With help from an Association of Public and Land-Grant Universities (APLU) grant, D'Alessandro helped establish the Purple Pantry and to create an endowment to ensure its sustainability.

The pantry has seen a stark rise in visits in recent years. In 2021, it saw 1,075. This year there were 3,885. In 2024 alone, the pantry offered 46,620 meals.

"If we can feed some students and keep their GPAs up and keep them in school and get them to graduation, that's a coup," D'Alessandro said.

Looking ahead

Just a few years ago, at SUNY Schenectady's commencement day, a graduating student approached King to thank her.

"She said, 'Because I could visit the food pantry three times every month, I didn't have to get a third part-time job,'" King remembered.

It was a gratifying moment in a career advocating for food justice.

"I have previous lived experience with poverty and hunger, and so I think that perspective [has] molded my work," King reflected.

The pantry at SUNY Schenectady is continuing to grow and this week, the college installed refrigerated and non-refrigerated lockers in Elston Hall to give students more flexibility as to when they can pick up their orders.

It's the first SUNY college to offer the Parcel Pending by Quadient lockers. When students place their orders through PantrySOFT, they'll get a barcode for the locker, which they'll scan to unlock it once the order is ready. Staff can also send out reminders if they've forgotten to pick up their order.

While the primary goal is to keep students - and their families - fed, King also aims to dispel an age-old notion.

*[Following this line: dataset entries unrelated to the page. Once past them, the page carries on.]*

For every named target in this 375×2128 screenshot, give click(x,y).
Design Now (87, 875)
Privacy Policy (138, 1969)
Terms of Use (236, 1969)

"One of the things I'm trying to do is to educate people that the hungry college student isn't a rite of passage," King said. "It's a fact of life that we can do something about."

By the numbers:

448

People served by the Empire State University's virtual food pantry since January. That number includes 149 students and their family members.

49%

Increase in the number of people who accessed SUNY Schenectady's food pantry this academic year over last.

20%

Increase in visitors this fall semester over last at SUNY Schenectady's food pantry.

800

Unique visitors per month at the Fulton-Montgomery County Community College food pantry.

3,885

Visits to the Purple Pantry at the University at Albany this year.